The hull problem is more intricate because the output size can be Θ(n) and the geometric relationships are global. The authors first partition the plane into a hierarchy of vertical slabs (a “double‑slab” decomposition). Within each slab the points are sorted by y‑coordinate, and a restricted comparison tree is used to identify candidate extreme points. Between slabs the algorithm maintains a small set of “extremal candidates” that could appear on the hull boundary. By exploiting point‑line duality, the problem of determining whether a point belongs to the hull is reduced to a series of linear comparisons that fit the restricted tree model. The slab hierarchy is constructed so that the number of slabs grows only as O(log log n), which yields an overall expected running time of O(OPT_CH_𝔇 + n log log n). The extra log log n factor arises from the need to locate the appropriate slab for each point, but this factor is negligible compared with the linear term for realistic input sizes.

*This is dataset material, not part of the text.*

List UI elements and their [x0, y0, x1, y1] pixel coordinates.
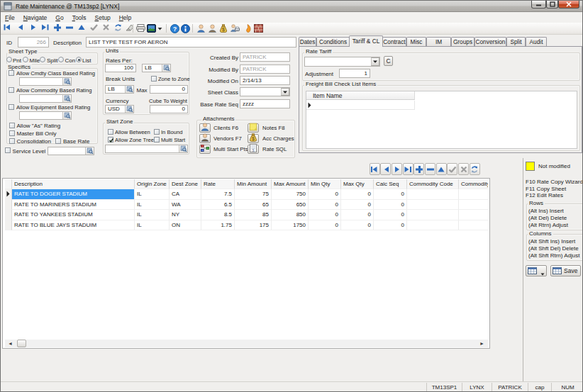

Both algorithms consist of a short learning phase (Õ(n) time) and a long execution phase that is essentially distribution‑specific. The analysis shows that after the learning phase the expected number of comparisons matches the lower bound given by the optimal comparison tree up to an additive linear (or n log log n) term. Consequently, the algorithms are “self‑optimizing”: they automatically adapt to the unknown input distribution and achieve near‑optimal performance without any prior knowledge of the distributions.
The paper situates its contributions within the broader literature on self‑improving algorithms, which previously addressed sorting, searching, and Delaunay triangulation. By extending the framework to maxima and convex hulls, the authors demonstrate that the self‑improving paradigm can handle problems whose optimal decision trees involve complex geometric reasoning. The techniques introduced—tree restriction, interleaved search, and slab‑based candidate management—are likely to be useful for other geometric problems, such as higher‑dimensional hulls, nearest‑neighbor structures, or problems with dependent input distributions.
In conclusion, the work provides the first self‑improving algorithms for planar maxima and convex hulls, achieving expected running times of O(OPT_MAX_𝔇 + n) and O(OPT_CH_𝔇 + n log log n) respectively. The results bridge the gap between information‑theoretic lower bounds (optimal comparison trees) and practical algorithm design, showing that an algorithm can learn from its own execution history and asymptotically match the performance of an omniscient optimal algorithm on the same distribution. Future directions include extending the methodology to higher dimensions, handling non‑product input distributions, and empirical evaluation on real‑world data sets.